The records below are to be transcribed exactly, with the pictures removed.

<<<<

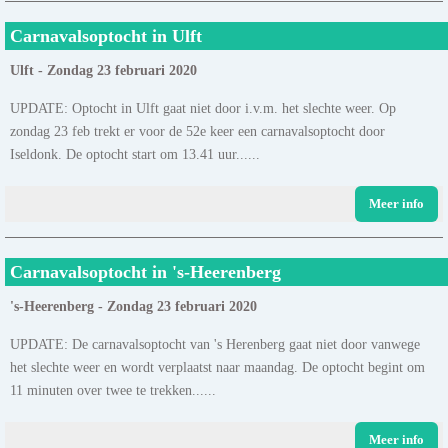
Carnavalsoptocht in Ulft
Ulft - Zondag 23 februari 2020
UPDATE: Optocht in Ulft gaat niet door i.v.m. het slechte weer. Op
zondag 23 feb trekt er voor de 52e keer een carnavalsoptocht door
Iseldonk. De optocht start om 13.41 uur......
Meer info
Carnavalsoptocht in 's-Heerenberg
's-Heerenberg - Zondag 23 februari 2020
UPDATE: De carnavalsoptocht van 's Herenberg gaat niet door vanwege
het slechte weer en wordt verplaatst naar maandag. De optocht begint om
11 minuten over twee te trekken......
Meer info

>>>>

■ **RESULT OF THIS TASK**
Carnavalsoptocht in Ulft
Ulft - Zondag 23 februari 2020
UPDATE: Optocht in Ulft gaat niet door i.v.m. het slechte weer. Op
zondag 23 feb trekt er voor de 52e keer een carnavalsoptocht door
Iseldonk. De optocht start om 13.41 uur......
Meer info
Carnavalsoptocht in 's-Heerenberg
's-Heerenberg - Zondag 23 februari 2020
UPDATE: De carnavalsoptocht van 's Herenberg gaat niet door vanwege
het slechte weer en wordt verplaatst naar maandag. De optocht begint om
11 minuten over twee te trekken......
Meer info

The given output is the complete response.